A Case of Identity

 

 

Sheerluck

All of us know who Sherlock Holmes is. He’s that detective guy who wears a deerstalker cap and an inverness cape and the meerschaum pipe who says, “elementary, my dear Watson.” Except that only the detective part comes from Holmes’s creator, Arthur Conan Doyle. He once described Holmes as wearing a traveling cap with ear flaps but it was the illustrator Sidney Paget who gave Holmes the deerstalker and cape. Doyle described several pipes smoked by Sherlock, but they were straight pipes of clay, cherrywood, or briar, as were common among Victorian gentlemen; the large-bowled, curved pipe was introduced by American actor William Gillette, who became famous for his portrayal of the sleuth; the phrase “elementary, my dear Watson,” never appearing in any of Doyle’s stories, was first written by P.G.Wodehouse.

These days we have any number of complementary and competing Holmeses, including wonderful legacy portrayals by Basil Rathbone and Jeremy Brett; revisionist Holmeses like Guy Ritchie’s action hero as portrayed by Robert Downey, Jr.;  and alternative world Holmeses like the contemporary-world Stephen Moffat series as portrayed by Benedict Cumberbatch. There are hundreds if not thousands of Holmes stories, with some (like Nicholas Meyers’s famous Seven-Per-Cent Solution) taking great pains to fit within Doyle’s style and timeline, and others jettisoning verisimilitude entirely and having Holmes fight aliens or travel through time. And on top of all of these, we have a multitude of parodies and pastiches from muppet Sherlock Hemlock to Mad’s Shermlock Shomes to the Firesign Theatre’s Hemlock Stones, who finally took on the case for which the world was not ready.

One might think that with all these Holmeses, audiences might be confused. Where to start? Which one is “real?” And what about the integrity of the creation, is that being preserved? But in practice, there is no difficulty. Communities of readers and viewers can pick and choose which Sherlocks they’d like to support; most probably have several favorites. Likewise, if they find one portrayal out of character or another story’s plot falls flat, they’re free to ignore them. And the original stories are still there, still untouched and unrevised (although Doyle himself indulged in revisionism by bringing Holmes back from the dead after he killed his creation off). Doyle’s canonical works are unaffected by other writers’ contributions—if anything, the derivative works keep the originals fresh and relevant.

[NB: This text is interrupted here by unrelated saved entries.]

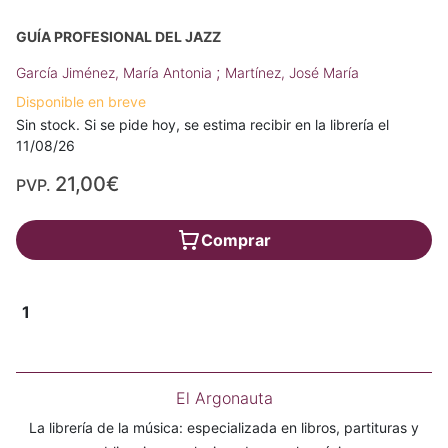
GUÍA PROFESIONAL DEL JAZZ
;
García Jiménez, María Antonia
Martínez, José María
Disponible en breve
Sin stock. Si se pide hoy, se estima recibir en la librería el
11/08/26
21,00€
PVP.
Comprar
1
El Argonauta
La librería de la música: especializada en libros, partituras y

I like to bring up Holmes when people fret about authorial intent and an artist “owning” their work, or complain about fan fiction being an affront of some sort, or insist that working from another artist’s setting or character is unimaginative or a rip-off. The tendency is to see Sherlock Holmes as a special case, owing to his ubiquity in the culture. But isn’t his prominent position precisely because of the participatory way the culture at large uses him? In my post about George Lucas, I champion the idea (which I didn’t originate) that the eventual relevance of a piece of art owes more to the work of its audience than of its creator. I know this is a controversial idea, especially to people who like the idea of the Artist as an Auteur, uniquely responsible for his creation. But it seems to me that when artists practices their craft they are joining a game in progress, learning the rules by watching others, and then moving the ball along; and then it’s up to the audience to decide if they scored or not, and why it mattered, and how it mattered, and before long it’s the readers or viewers or listeners who have possession.

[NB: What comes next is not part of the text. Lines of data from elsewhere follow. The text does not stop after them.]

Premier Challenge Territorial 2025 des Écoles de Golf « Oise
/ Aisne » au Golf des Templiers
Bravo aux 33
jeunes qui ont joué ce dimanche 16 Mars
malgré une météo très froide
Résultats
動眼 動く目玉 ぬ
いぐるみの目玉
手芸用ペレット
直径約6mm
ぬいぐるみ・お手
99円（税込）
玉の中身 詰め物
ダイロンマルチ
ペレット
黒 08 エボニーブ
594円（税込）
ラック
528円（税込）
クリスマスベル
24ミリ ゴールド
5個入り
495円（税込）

I stop being polite and start being Real (McCoy)

My surname is McCoy, which is a funny name because when I tell it to people they either shoot back some incredibly witty question about whether I’m the real or or not, or they stare blankly and ask if I said McCory. This is odd because while there is a famous space doctor named McCoy and a famous feuding hillbilly family named McCoy and a famous pottery company named McCoy and a famous jazz pianist named McCoy and a famous perky cruise director named McCoy, I have never once met a McCory or even heard of the name aside from having it repeated back to me by the aforementioned vacant starers.

Out here in Boston everyone is Irish or pretending to be Irish and most of them will ask if my family is from Ulster or Cork and then squint intently as though my reply will result in either a hug or an uppercut. However, the story I was told as a wee bairn was that our family name was changed from MacKay when we  came from Scotland, no doubt  searching the new world for peat. My father had a book of the tartans of Highland clans and my brother Robert and I looked at the page for our ancestors family so often the spine cracked to fall open on the MacKay’s somewhat plain green-and-blue plaid.

tartan

I was a credulous child and I accepted this story about my heritage without question until my mid-twenties, when doubt began to settle in. Too many people I met seemed to think that the name was Irish. Digging around I discovered that while the McCoys were in fact related to the MacKays, the name variants go back many centuries and predate any Atlantic crossings: the name change may have originated with gallowglasses who moved to Ulster in the 13th century. My father has confirmed that the first immigrant in our family named McCoy, James, came to America in the 18th century from Ulster when he was 14, and there’s a charming story about how during the passage he boasted about being good with horses, eventurally secure employment in the New World at a stable.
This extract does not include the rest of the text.